__Exercise directions__
In the records below, how many lines hold the word "will"? Give only the number.

__Records for the exercise__
▬▬▬▬▬▬
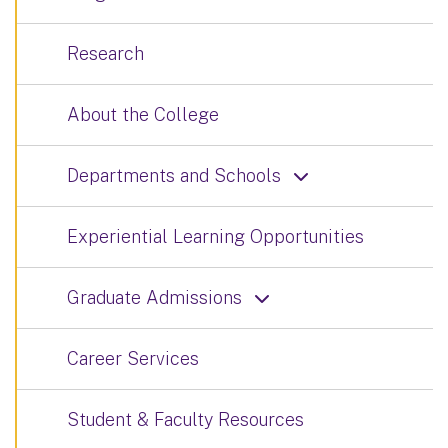
Research
About the College
Departments and Schools
Experiential Learning Opportunities
Graduate Admissions
Career Services
Student & Faculty Resources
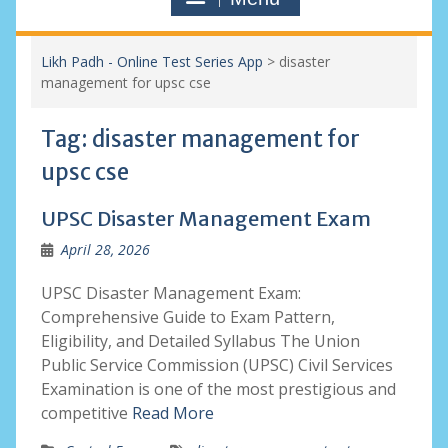
Likh Padh - Online Test Series App
>
disaster
management for upsc cse
Tag:
disaster management for
upsc cse
UPSC Disaster Management Exam
April 28, 2026
UPSC Disaster Management Exam:
Comprehensive Guide to Exam Pattern,
Eligibility, and Detailed Syllabus The Union
Public Service Commission (UPSC) Civil Services
Examination is one of the most prestigious and
competitive
Read More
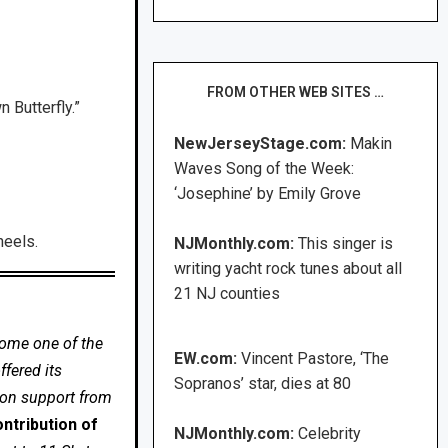
FROM OTHER WEB SITES …
 Butterfly.”
NewJerseyStage.com:
Makin
Waves Song of the Week:
‘Josephine’ by Emily Grove
heels.
NJMonthly.com:
This singer is
writing yacht rock tunes about all
21 NJ counties
come one of the
EW.com:
Vincent Pastore, ‘The
fered its
Sopranos’ star, dies at 80
 on support from
ntribution of
NJMonthly.com:
Celebrity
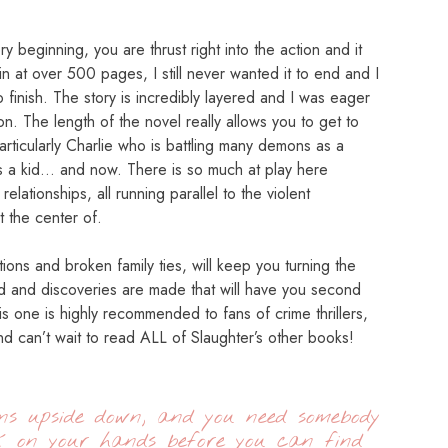
 beginning, you are thrust right into the action and it
n at over 500 pages, I still never wanted it to end and I
 finish. The story is incredibly layered and I was eager
 on. The length of the novel really allows you to get to
articularly Charlie who is battling many demons as a
s a kid… and now. There is so much at play here
elationships, all running parallel to the violent
t the center of.
tions and broken family ties, will keep you turning the
d and discoveries are made that will have you second
s one is highly recommended to fans of crime thrillers,
d can’t wait to read ALL of Slaughter’s other books!
rns upside down, and you need somebody
k on your hands before you can find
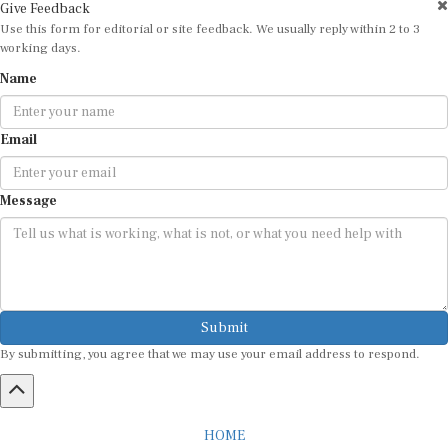
Give Feedback
Use this form for editorial or site feedback. We usually reply within 2 to 3
working days.
Name
Email
Message
Submit
By submitting, you agree that we may use your email address to respond.
HOME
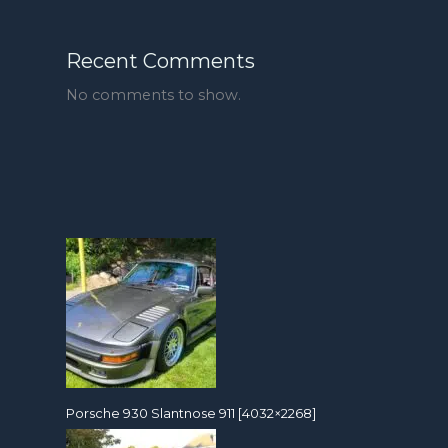
Recent Comments
No comments to show.
Porsche 930 Slantnose 911 [4032×2268]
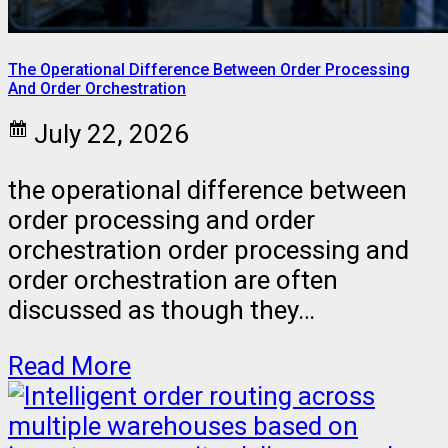
The Operational Difference Between Order Processing
And Order Orchestration
July 22, 2026
the operational difference between
order processing and order
orchestration order processing and
order orchestration are often
discussed as though they…
Read More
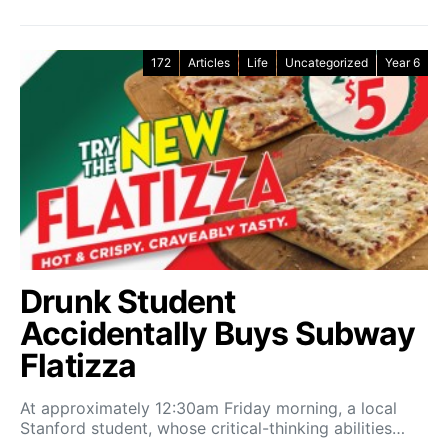
172
Articles
Life
Uncategorized
Year 6
Drunk Student
Accidentally Buys Subway
Flatizza
At approximately 12:30am Friday morning, a local
Stanford student, whose critical-thinking abilities…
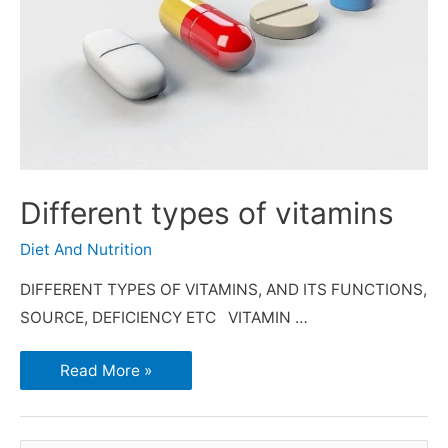
Different types of vitamins
Diet And Nutrition
DIFFERENT TYPES OF VITAMINS, AND ITS FUNCTIONS,
SOURCE, DEFICIENCY ETC VITAMIN …
Read More »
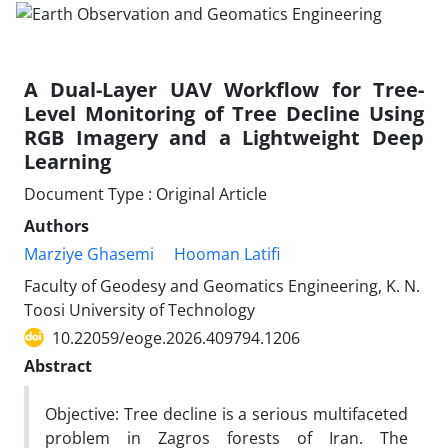
A Dual-Layer UAV Workflow for Tree-
Level Monitoring of Tree Decline Using
RGB Imagery and a Lightweight Deep
Learning
Document Type : Original Article
Authors
Marziye Ghasemi
Hooman Latifi
Faculty of Geodesy and Geomatics Engineering, K. N.
Toosi University of Technology
10.22059/eoge.2026.409794.1206
Abstract
Objective: Tree decline is a serious multifaceted
problem in Zagros forests of Iran. The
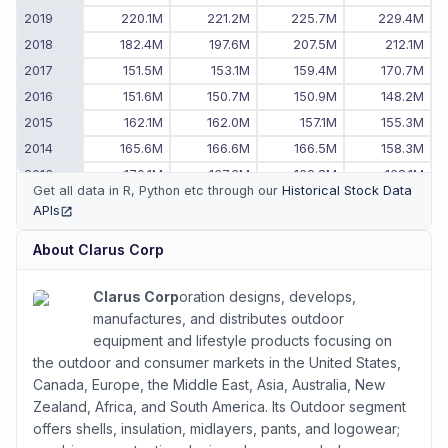
2019
220.1M
221.2M
225.7M
229.4M
2018
182.4M
197.6M
207.5M
212.1M
2017
151.5M
153.1M
159.4M
170.7M
2016
151.6M
150.7M
150.9M
148.2M
2015
162.1M
162.0M
157.1M
155.3M
2014
165.6M
166.6M
166.5M
158.3M
2013
170.1M
167.3M
162.8M
168.1M
Get all data in R, Python etc through our
Historical Stock Data
2012
153.1M
156.7M
163.4M
175.9M
APIs
(opens in new tab)
2011
-
-
128.3M
145.8M
About
Clarus Corp
Clarus Corp
oration designs, develops,
manufactures, and distributes outdoor
equipment and lifestyle products focusing on
the outdoor and consumer markets in the United States,
Canada, Europe, the Middle East, Asia, Australia, New
Zealand, Africa, and South America. Its Outdoor segment
offers shells, insulation, midlayers, pants, and logowear;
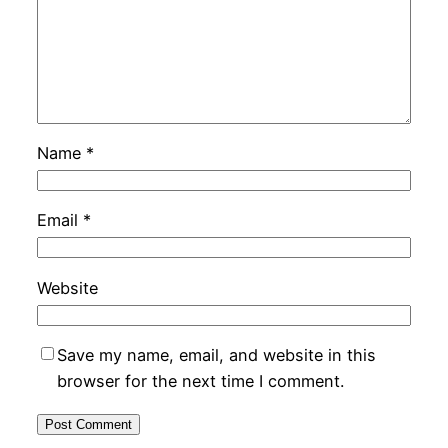
Name
*
Email
*
Website
Save my name, email, and website in this
browser for the next time I comment.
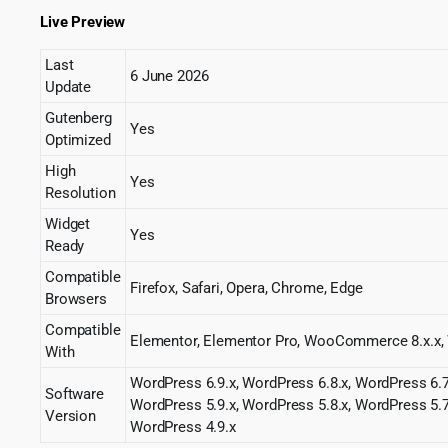
Live Preview
Last
6 June 2026
Update
Gutenberg
Yes
Optimized
High
Yes
Resolution
Widget
Yes
Ready
Compatible
Firefox, Safari, Opera, Chrome, Edge
Browsers
Compatible
Elementor, Elementor Pro, WooCommerce 8.x.
With
WordPress 6.9.x, WordPress 6.8.x, WordPress 6.7
Software
WordPress 5.9.x, WordPress 5.8.x, WordPress 5.7
Version
WordPress 4.9.x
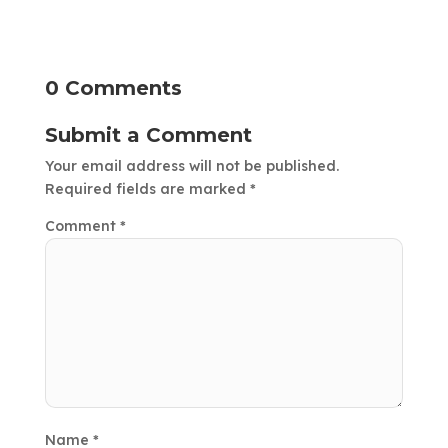
0 Comments
Submit a Comment
Your email address will not be published.
Required fields are marked
*
Comment
*
Name
*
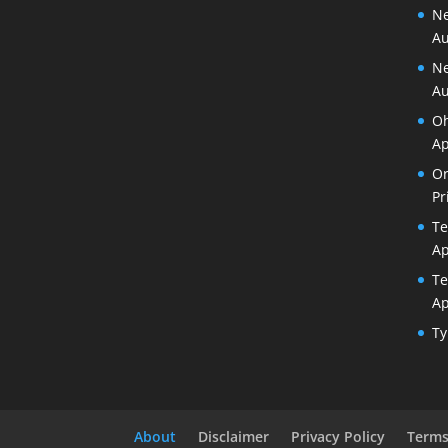
Ne
Au
Ne
Au
Oh
Ap
Or
Pr
Te
Ap
Te
Ap
Ty
About
Disclaimer
Privacy Policy
Terms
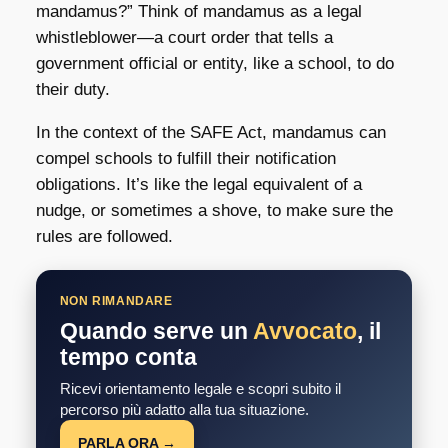
mandamus?” Think of mandamus as a legal
whistleblower—a court order that tells a
government official or entity, like a school, to do
their duty.
In the context of the SAFE Act, mandamus can
compel schools to fulfill their notification
obligations. It’s like the legal equivalent of a
nudge, or sometimes a shove, to make sure the
rules are followed.
NON RIMANDARE
Quando serve un
Avvocato
, il
tempo conta
Ricevi orientamento legale e scopri subito il
percorso più adatto alla tua situazione.
PARLA ORA →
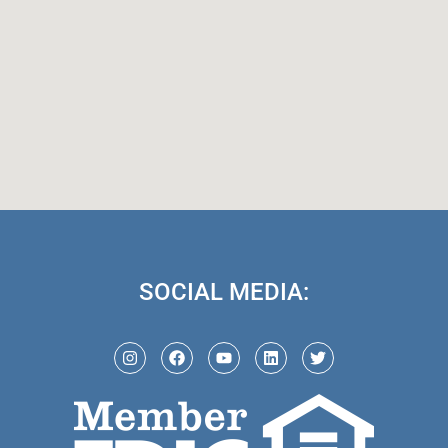
SOCIAL MEDIA:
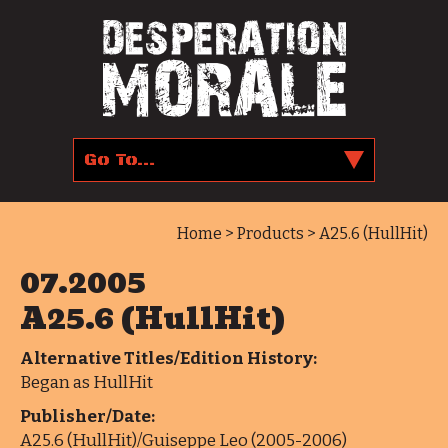
Home
>
Products
> A25.6 (HullHit)
07.2005
A25.6 (HullHit)
Alternative Titles/Edition History:
Began as HullHit
Publisher/Date:
A25.6 (HullHit)/Guiseppe Leo (2005-2006)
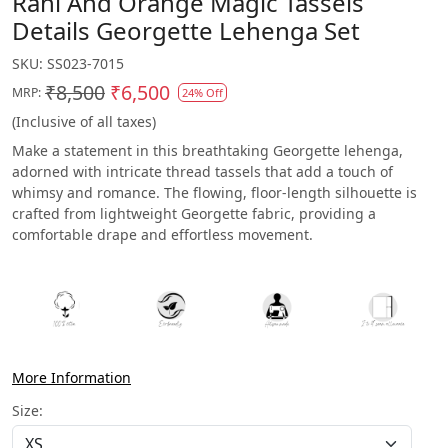
Rani And Orange Magic Tassels
Details Georgette Lehenga Set
SKU:
SS023-7015
₹8,500
₹6,500
MRP:
24% Off
(Inclusive of all taxes)
Make a statement in this breathtaking Georgette lehenga,
adorned with intricate thread tassels that add a touch of
whimsy and romance. The flowing, floor-length silhouette is
crafted from lightweight Georgette fabric, providing a
comfortable drape and effortless movement.
More Information
Size:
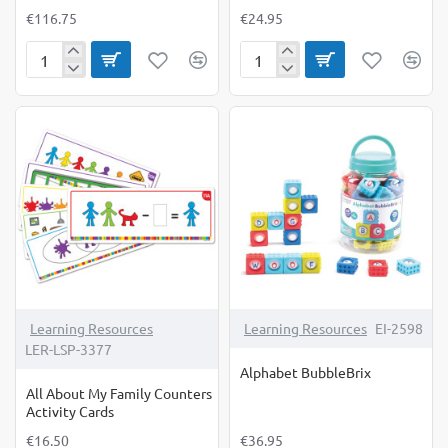
€116.75
€24.95
Advancing
All
Phonics:
About
Word
My
Work
Family
Small
Counters
Group
Set
Learning Resources
Learning Resources
EI-2598
LER-LSP-3377
Alphabet BubbleBrix
All About My Family Counters
Activity Cards
€16.50
€36.95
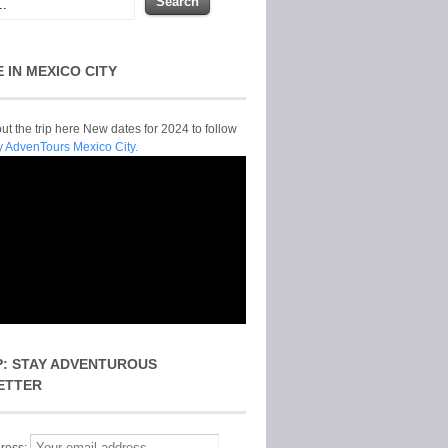
E IN MEXICO CITY
t the trip here New dates for 2024 to follow
y AdvenTours Mexico City.
P: STAY ADVENTUROUS
ETTER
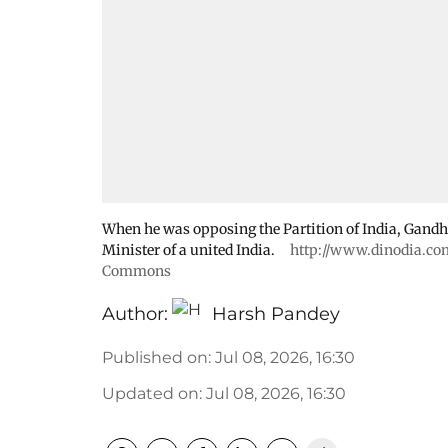
When he was opposing the Partition of India, Gandh
Minister of a united India.
http://www.dinodia.co
Commons
Author:
Harsh Pandey
Published on
:
Jul 08, 2026, 16:30
Updated on
:
Jul 08, 2026, 16:30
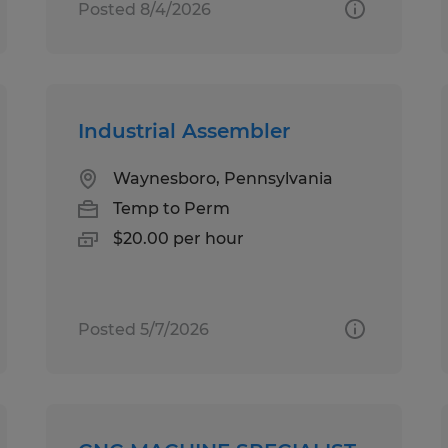
Posted 8/4/2026
Industrial Assembler
Waynesboro, Pennsylvania
Temp to Perm
$20.00 per hour
Posted 5/7/2026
▬▬▬▬▬▬
__Written answer__
3